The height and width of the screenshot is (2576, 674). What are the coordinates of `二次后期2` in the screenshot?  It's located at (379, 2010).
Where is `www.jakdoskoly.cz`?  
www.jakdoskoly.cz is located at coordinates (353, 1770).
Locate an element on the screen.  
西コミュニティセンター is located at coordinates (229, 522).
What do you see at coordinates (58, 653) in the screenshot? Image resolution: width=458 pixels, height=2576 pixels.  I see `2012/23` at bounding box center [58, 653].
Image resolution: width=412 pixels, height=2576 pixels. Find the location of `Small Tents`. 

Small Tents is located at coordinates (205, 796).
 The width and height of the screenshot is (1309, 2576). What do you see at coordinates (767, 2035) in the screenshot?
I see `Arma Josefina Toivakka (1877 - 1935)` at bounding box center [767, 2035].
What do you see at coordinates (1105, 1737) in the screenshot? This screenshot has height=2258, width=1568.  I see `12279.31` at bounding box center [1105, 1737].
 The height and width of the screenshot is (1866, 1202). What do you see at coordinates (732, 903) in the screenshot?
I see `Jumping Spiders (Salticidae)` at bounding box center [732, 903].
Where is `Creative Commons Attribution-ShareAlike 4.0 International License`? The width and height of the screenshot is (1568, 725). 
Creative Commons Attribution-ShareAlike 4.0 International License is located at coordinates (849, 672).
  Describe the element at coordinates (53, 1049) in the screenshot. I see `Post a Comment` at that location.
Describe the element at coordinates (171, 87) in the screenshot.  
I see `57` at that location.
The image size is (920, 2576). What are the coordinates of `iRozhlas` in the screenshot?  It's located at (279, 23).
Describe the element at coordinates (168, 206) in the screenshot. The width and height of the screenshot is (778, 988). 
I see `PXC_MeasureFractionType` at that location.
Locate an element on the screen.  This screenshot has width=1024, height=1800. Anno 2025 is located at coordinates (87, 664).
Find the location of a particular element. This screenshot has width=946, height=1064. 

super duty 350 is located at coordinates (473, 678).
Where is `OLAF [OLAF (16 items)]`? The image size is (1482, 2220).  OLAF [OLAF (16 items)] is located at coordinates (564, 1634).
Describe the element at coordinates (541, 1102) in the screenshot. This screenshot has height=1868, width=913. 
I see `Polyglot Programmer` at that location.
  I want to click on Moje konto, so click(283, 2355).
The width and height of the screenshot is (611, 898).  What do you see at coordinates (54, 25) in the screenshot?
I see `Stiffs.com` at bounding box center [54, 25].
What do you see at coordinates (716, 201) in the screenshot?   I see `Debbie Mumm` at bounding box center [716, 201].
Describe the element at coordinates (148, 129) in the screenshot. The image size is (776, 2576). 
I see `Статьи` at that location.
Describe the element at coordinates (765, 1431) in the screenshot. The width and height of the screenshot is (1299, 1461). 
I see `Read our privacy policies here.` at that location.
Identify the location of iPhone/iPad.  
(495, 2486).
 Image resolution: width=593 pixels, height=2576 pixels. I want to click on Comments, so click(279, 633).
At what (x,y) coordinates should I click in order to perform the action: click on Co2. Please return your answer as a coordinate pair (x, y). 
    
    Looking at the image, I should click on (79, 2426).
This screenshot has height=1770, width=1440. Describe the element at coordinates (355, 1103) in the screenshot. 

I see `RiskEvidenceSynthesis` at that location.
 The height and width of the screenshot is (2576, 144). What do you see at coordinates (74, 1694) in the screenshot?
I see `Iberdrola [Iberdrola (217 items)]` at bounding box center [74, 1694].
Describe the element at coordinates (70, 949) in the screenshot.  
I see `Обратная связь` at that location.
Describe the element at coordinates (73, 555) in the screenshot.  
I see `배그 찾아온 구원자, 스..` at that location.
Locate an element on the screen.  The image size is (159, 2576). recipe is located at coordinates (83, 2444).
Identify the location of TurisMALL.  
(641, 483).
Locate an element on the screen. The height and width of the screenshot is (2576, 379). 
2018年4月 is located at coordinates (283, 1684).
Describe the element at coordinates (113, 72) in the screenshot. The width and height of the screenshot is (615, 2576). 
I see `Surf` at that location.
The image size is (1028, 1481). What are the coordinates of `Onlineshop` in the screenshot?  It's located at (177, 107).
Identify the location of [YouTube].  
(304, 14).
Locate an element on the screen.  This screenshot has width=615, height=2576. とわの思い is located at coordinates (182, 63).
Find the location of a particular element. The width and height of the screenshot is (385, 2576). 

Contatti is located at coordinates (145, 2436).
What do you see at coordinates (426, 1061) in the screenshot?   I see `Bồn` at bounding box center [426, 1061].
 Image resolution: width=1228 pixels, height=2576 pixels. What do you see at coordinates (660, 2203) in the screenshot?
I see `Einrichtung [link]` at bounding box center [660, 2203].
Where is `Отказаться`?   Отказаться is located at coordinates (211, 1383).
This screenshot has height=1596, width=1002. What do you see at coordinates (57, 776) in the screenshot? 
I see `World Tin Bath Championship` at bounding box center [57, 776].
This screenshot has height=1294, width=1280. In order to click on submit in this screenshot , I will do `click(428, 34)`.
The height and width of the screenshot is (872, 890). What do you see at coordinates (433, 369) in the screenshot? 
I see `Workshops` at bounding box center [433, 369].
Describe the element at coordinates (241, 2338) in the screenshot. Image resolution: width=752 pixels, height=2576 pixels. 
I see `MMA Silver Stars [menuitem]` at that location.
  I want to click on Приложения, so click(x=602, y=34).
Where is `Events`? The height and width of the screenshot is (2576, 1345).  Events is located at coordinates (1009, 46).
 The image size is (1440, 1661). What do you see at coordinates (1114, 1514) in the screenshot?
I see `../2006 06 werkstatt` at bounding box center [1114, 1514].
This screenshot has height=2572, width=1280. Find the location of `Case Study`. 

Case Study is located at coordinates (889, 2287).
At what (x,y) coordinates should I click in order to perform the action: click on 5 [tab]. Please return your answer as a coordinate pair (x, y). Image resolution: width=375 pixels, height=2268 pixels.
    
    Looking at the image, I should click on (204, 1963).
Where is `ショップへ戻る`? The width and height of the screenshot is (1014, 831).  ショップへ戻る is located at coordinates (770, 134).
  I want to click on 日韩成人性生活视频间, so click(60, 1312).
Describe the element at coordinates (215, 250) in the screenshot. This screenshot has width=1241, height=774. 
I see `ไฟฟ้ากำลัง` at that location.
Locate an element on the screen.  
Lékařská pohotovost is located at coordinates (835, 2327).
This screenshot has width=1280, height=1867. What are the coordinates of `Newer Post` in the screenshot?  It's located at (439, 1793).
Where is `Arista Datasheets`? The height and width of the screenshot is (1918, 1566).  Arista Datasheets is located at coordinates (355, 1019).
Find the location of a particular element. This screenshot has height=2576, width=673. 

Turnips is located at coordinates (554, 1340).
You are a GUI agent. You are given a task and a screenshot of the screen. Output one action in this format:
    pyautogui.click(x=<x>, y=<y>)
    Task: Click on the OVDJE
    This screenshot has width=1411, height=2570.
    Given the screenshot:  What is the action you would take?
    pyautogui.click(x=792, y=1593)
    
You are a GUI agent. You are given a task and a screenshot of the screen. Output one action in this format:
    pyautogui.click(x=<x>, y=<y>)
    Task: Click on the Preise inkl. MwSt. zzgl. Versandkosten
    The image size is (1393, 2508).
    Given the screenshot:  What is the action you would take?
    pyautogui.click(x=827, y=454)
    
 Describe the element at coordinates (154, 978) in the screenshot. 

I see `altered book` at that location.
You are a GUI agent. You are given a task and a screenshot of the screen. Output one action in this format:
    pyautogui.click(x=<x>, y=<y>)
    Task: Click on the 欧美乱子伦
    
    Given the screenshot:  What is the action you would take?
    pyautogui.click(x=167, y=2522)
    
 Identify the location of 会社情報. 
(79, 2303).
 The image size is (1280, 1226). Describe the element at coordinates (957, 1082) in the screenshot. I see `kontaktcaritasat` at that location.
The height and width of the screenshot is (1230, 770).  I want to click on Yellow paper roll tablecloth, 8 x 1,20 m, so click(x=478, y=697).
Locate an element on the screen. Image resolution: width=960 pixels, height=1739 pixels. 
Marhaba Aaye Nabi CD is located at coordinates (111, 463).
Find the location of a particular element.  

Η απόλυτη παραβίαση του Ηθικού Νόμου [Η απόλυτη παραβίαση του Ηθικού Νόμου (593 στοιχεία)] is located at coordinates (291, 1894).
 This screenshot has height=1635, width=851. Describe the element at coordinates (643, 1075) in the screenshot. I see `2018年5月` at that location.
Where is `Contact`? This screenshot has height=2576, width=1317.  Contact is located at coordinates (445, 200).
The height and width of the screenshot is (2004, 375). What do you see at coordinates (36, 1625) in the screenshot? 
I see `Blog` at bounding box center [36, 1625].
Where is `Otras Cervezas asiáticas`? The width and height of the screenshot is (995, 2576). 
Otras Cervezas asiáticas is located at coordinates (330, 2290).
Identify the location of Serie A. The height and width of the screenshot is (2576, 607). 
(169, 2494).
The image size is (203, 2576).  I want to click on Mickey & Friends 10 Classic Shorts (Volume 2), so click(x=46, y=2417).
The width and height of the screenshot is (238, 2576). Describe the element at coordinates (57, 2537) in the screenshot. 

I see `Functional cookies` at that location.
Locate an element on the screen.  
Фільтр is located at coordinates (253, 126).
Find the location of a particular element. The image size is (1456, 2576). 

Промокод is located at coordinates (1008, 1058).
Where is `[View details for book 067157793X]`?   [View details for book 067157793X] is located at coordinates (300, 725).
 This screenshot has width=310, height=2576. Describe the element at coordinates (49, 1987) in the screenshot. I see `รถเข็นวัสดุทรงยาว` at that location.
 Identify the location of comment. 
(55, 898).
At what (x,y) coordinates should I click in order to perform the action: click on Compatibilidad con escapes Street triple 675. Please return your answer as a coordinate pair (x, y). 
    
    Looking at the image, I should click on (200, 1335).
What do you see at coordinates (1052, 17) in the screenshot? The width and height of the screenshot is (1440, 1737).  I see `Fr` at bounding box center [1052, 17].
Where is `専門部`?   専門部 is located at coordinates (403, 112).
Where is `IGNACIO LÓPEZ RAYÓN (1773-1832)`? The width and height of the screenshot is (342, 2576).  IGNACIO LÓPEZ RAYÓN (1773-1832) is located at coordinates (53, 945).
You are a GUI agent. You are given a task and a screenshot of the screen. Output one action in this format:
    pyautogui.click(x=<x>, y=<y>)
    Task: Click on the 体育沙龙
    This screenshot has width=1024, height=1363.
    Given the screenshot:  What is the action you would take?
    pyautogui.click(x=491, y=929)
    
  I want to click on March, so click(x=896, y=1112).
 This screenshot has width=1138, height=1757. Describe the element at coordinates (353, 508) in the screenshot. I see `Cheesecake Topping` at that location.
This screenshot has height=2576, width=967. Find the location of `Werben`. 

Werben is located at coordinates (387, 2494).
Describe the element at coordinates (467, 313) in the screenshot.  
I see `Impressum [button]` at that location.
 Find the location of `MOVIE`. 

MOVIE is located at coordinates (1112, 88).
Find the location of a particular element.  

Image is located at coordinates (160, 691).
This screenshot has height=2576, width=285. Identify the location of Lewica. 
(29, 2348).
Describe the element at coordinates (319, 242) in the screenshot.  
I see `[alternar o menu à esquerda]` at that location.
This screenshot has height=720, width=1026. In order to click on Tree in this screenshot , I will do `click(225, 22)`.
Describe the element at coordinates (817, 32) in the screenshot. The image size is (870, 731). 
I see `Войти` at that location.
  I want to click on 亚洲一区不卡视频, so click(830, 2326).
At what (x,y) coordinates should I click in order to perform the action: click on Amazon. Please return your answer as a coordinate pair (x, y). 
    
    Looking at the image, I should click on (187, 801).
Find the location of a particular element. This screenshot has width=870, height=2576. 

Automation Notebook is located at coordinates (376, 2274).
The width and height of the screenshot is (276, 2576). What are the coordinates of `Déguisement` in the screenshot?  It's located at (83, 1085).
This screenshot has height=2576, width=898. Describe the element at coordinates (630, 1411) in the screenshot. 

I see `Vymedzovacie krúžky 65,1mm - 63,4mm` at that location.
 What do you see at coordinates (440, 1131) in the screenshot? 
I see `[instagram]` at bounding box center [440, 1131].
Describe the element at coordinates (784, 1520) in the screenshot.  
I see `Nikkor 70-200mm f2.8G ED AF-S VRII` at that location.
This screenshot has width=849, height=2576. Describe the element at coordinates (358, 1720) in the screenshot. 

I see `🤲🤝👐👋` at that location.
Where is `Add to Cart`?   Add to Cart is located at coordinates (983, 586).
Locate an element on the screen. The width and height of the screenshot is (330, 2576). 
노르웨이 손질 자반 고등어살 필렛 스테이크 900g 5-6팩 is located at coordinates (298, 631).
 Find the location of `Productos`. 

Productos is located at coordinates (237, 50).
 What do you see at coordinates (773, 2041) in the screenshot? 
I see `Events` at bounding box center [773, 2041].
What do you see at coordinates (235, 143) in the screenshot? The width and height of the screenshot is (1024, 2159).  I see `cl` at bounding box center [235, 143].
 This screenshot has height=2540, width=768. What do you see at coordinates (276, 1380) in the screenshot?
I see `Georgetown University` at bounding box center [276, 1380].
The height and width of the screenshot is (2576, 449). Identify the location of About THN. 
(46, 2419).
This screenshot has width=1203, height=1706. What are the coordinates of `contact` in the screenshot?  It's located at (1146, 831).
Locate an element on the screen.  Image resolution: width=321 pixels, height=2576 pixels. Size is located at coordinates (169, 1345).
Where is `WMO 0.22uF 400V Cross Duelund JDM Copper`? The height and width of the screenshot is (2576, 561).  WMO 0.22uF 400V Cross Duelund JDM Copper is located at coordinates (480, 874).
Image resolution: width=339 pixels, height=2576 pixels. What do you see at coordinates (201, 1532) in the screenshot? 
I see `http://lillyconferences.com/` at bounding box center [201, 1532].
+ + + + + + +
• _DESCRIPTION OF THE TASK_
Please copy the lines above from the line with "pixels, height=2268 pixels." up to and including the line with "This screenshot has width=1280, height=1867.", exactly as written and with nothing else.

• _OUTPUT BELOW_
At what (x,y) coordinates should I click in order to perform the action: click on 5 [tab]. Please return your answer as a coordinate pair (x, y). Image resolution: width=375 pixels, height=2268 pixels.
    
    Looking at the image, I should click on (204, 1963).
Where is `ショップへ戻る`? The width and height of the screenshot is (1014, 831).  ショップへ戻る is located at coordinates (770, 134).
  I want to click on 日韩成人性生活视频间, so click(60, 1312).
Describe the element at coordinates (215, 250) in the screenshot. This screenshot has width=1241, height=774. 
I see `ไฟฟ้ากำลัง` at that location.
Locate an element on the screen.  
Lékařská pohotovost is located at coordinates (835, 2327).
This screenshot has width=1280, height=1867. What are the coordinates of `Newer Post` in the screenshot?  It's located at (439, 1793).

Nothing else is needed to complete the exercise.